Sittin’ Here Thinkin’ About Riots

Sitting here reading the bitches and complaints from those who really don’t like it when Americans exercise their rights to protest. My conclusion is that there can be a million person march against racism and if one guy sets fire to a garbage can the bitchers and moaners instantly label the whole event a riot of morons, goons, and unpatriotic thugs.

Anyway it got me thinking about an anti-war protest I took part in back in the 60s. It went without incident but many of the protest marches and demonstrations of that era didn’t. Especially following the killing of four students at Kent State in Ohio. Cal-State Fullerton, where I was just finishing my degree, wasn’t immune from it. Most were peaceful but one, on February 9, 1970, turned ugly.

Ronald Reagan, the not very popular governor of California, was speaking on Cal-State Fullerton’s campus and was heckled off the stage by a group of students, one of which was a five-year old boy who flipped Reagan a classic bird.

Things got bad when the TV video was previewed, protesters given a name, and disciplinary actions levied. Several were expelled from school and as word spread tensions reached a breaking point and a bunch of students took control of the administration building. That brought in the police and the riot squads.

I was teaching at a local high school and finishing up my degree at the time. I had enough to lose that I chose to stay away. Plus, I wasn’t interested in violent protest. I’m still not but I did, and still do, understand the frustration that drives people to violence.

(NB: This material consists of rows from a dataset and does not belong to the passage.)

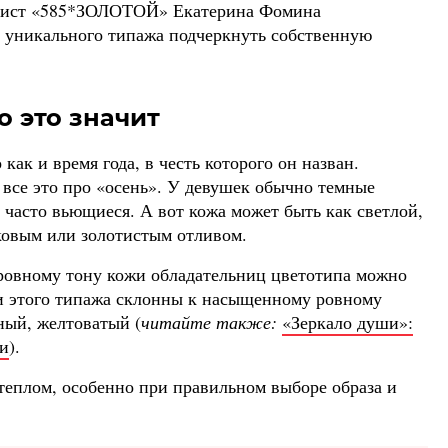
илист «585*ЗОЛОТОЙ» Екатерина Фомина
м уникального типажа подчеркнуть собственную
о это значит
ак и время года, в честь которого он назван.
все это про «осень». У девушек обычно темные
 часто вьющиеся. А вот кожа может быть как светлой,
иковым или золотистым отливом.
овному тону кожи обладательниц цветотипа можно
и этого типажа склонны к насыщенному ровному
еный, желтоватый (
читайте также:
«Зеркало души»:
ти
).
еплом, особенно при правильном выборе образа и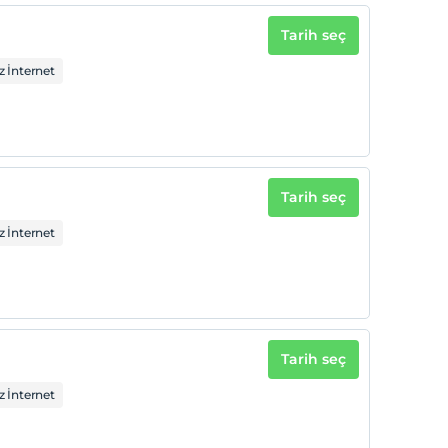
Tarih seç
 İnternet
Tarih seç
 İnternet
Tarih seç
 İnternet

As a footnote I might mention that this particular series of events began with Ronald Reagan’s efforts to undo former governor, Pat Brown’s, Master Plan for Higher Education. The plan had gone into effect in the early 1960s and among many things, it provided tuition free education at the state’s junior colleges, state colleges, and state universities. Conservative Reagan just couldn’t swallow that pill.

I graduated from Cal-State Fullerton with the class of 1969 and my degree is signed by Ronald Reagan. I disliked the man so much that I’ve never hung my degree in public. To this day it rest in a stack of other certificates, diplomas, and documents on a shelf in the deepest, darkest, dampest, dankest, recesses of my basement.